Exercise 2 Solution (A)

Exercise: Phased Multi-Year NHANES Data Wrangling

Instructions: Use the R programming language and functions from the tidyverse, nhanesA, tableone, and naniar packages to complete this exercise. We will build up our dataset in phases, starting with a single year and expanding to multiple survey cycles.
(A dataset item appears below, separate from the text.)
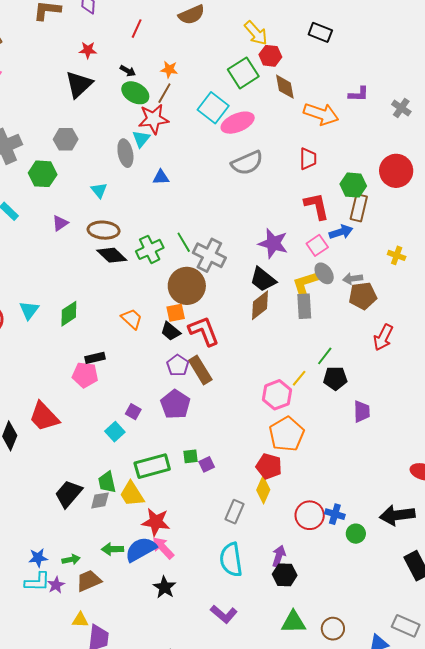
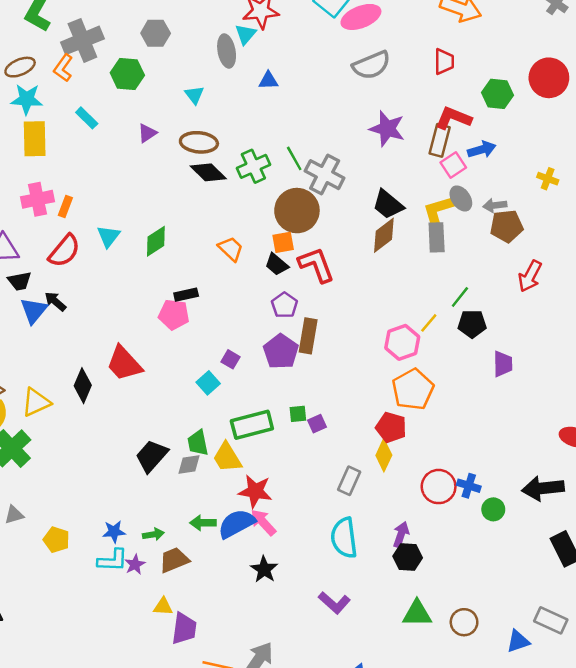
red L-shape: (317, 206) -> (453, 118), turned -56
brown rectangle: (359, 208) -> (440, 140), moved
purple star: (273, 243) -> (387, 129), moved
brown rectangle: (200, 370) -> (308, 336), moved, turned 40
Please knit your final R Markdown file and submit the knitted HTML or PDF document ONLY.


Setup: Load Packages

First, run the following code block to ensure the required packages are installed and loaded into your R session.

# Load required packages
if (!require("pacman")) install.packages("pacman")
pacman::p_load(tidyverse, nhanesA, tableone, naniar)

Problem 1: Import and Translate Single-Year Data

Download the Demographic (DEMO) data for the 2013-2014 NHANES cycle, using translated = TRUE to automatically convert coded values into text labels.

# Download and translate the 2013-2014 demographic data
nhanes_demo_1314 <- nhanes("DEMO_H", translated = TRUE)
# Check the first few rows to see the translated values
head(nhanes_demo_1314[, c("SEQN", "RIAGENDR", "RIDAGEYR", "RIDRETH3")])

Problem 2: Add Body Measures Data for a Single Year

Download the Body Measures (BMX) data for the same 2013-2014 cycle and merge it with the demographic data from Problem 1.

# Download the 2013-2014 body measures data
nhanes_bmx_1314 <- nhanes("BMX_H", translated = TRUE)
# Merge the BMX data with the DEMO data from Problem 1
nhanes_1314_complete <- full_join(nhanes_demo_1314, nhanes_bmx_1314, by = "SEQN")
# Check the dimensions of the merged dataset
dim(nhanes_1314_complete)
#> [1] 10175    72

Problem 3: Import and Merge Multi-Cycle Data with Translation

Expand to multiple years, using translated = TRUE for all downloads. Merge both the Demographic (DEMO) and Body Measures (BMX) data for all three NHANES cycles: 2013-2014 (H), 2015-2016 (I), and 2017-2018 (J). Combine them into a single dataframe named nhanes_raw.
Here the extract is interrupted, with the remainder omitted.